Way also visited the Hanford Site and the Los Alamos Laboratory. In mid-1945 she moved to Oak Ridge, Tennessee, where she continued her research into nuclear decay. While there, she began to specialize in the collection and organization of nuclear data.

Despite contributing to the Manhattan Project, she questioned the morality of using the atomic bomb. She signed the Szilárd petition of 1945 and later co-edited the 1946 New York Times bestseller One World or None: a Report to the Public on the Full Meaning of the Atomic Bomb with Dexter Masters. The book included essays by Niels Bohr, Albert Einstein and Robert Oppenheimer, and sold over 100,000 copies. She also joined the Federation of Atomic Scientists, a group which was very concerned about the use of nuclear weapons for mass destruction and later became the Federation of American Scientists. Furthermore, her suggestions led William G. Pollard to establish of the Oak Ridge Institute of Nuclear Studies (now known as Oak Ridge Institute for Science and Education) in 1946 to develop peaceful applications for the nuclear science which came out of the Manhattan Project.

== Later life ==
Way moved to Washington, D.C., in 1949, where she went to work for the National Bureau of Standards. Four years later, she persuaded the National Academy of Sciences' National Research Council to establish the Nuclear Data Project (NDP), an organization with special responsibility for gathering and disseminating nuclear data, under her leadership. The NDP moved to the Oak Ridge National Laboratory in 1964, but Way remained its head until 1968. Beginning in 1964, the NDP published a journal, Nuclear Data Sheets, to disseminate the information that the NDP had gathered. This was joined the following year by a second journal, Atomic Data and Nuclear Data Tables. She also persuaded the editors of Nuclear Physics to add keywords to the subject headings of articles to facilitate cross-referencing.
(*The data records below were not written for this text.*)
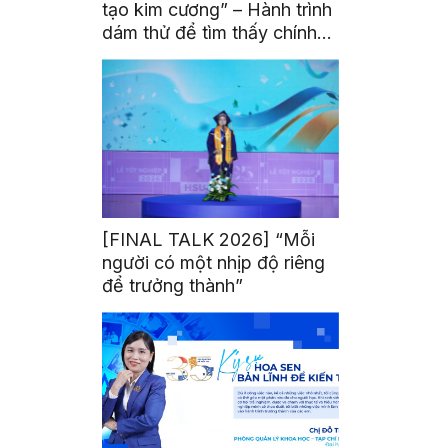
tạo kim cương” – Hành trình
dám thử để tìm thấy chính
mình
[FINAL TALK 2026] “Mỗi
người có một nhịp độ riêng
để trưởng thành”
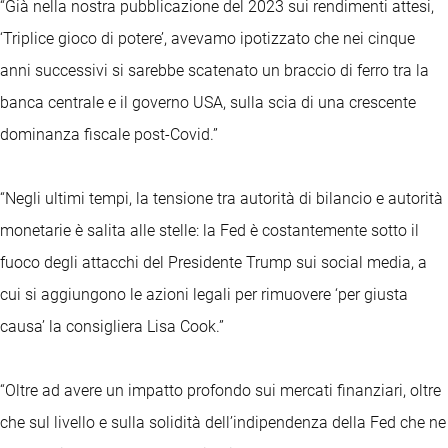
“Già nella nostra pubblicazione del 2023 sui rendimenti attesi,
‘Triplice gioco di potere’, avevamo ipotizzato che nei cinque
anni successivi si sarebbe scatenato un braccio di ferro tra la
banca centrale e il governo USA, sulla scia di una crescente
dominanza fiscale post-Covid.”
“Negli ultimi tempi, la tensione tra autorità di bilancio e autorità
monetarie è salita alle stelle: la Fed è costantemente sotto il
fuoco degli attacchi del Presidente Trump sui social media, a
cui si aggiungono le azioni legali per rimuovere ‘per giusta
causa’ la consigliera Lisa Cook.”
“Oltre ad avere un impatto profondo sui mercati finanziari, oltre
che sul livello e sulla solidità dell’indipendenza della Fed che ne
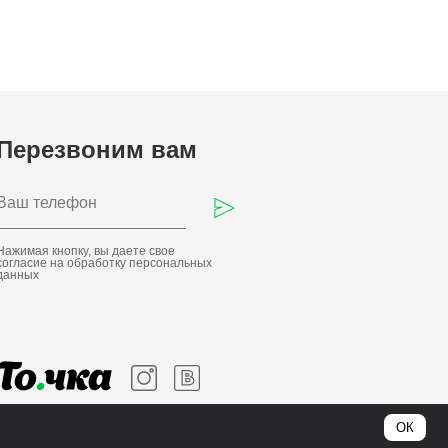
Перезвоним вам
Нажимая кнопку, вы даете свое
согласие на обработку
персональных
данных
ОК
Way left the NDP in 1968 to join the Triangle Universities Nuclear Laboratory, becoming an adjunct professor at Duke University in Durham, North Carolina. Meanwhile, she continued as editor of Nuclear Data Sheets until 1973, and Atomic Data and Nuclear Data Tables until 1982. In later life she became interested in the health problems of seniors, and lobbied for improved health care for them.

Way died at Chapel Hill, North Carolina, on December 9, 1995.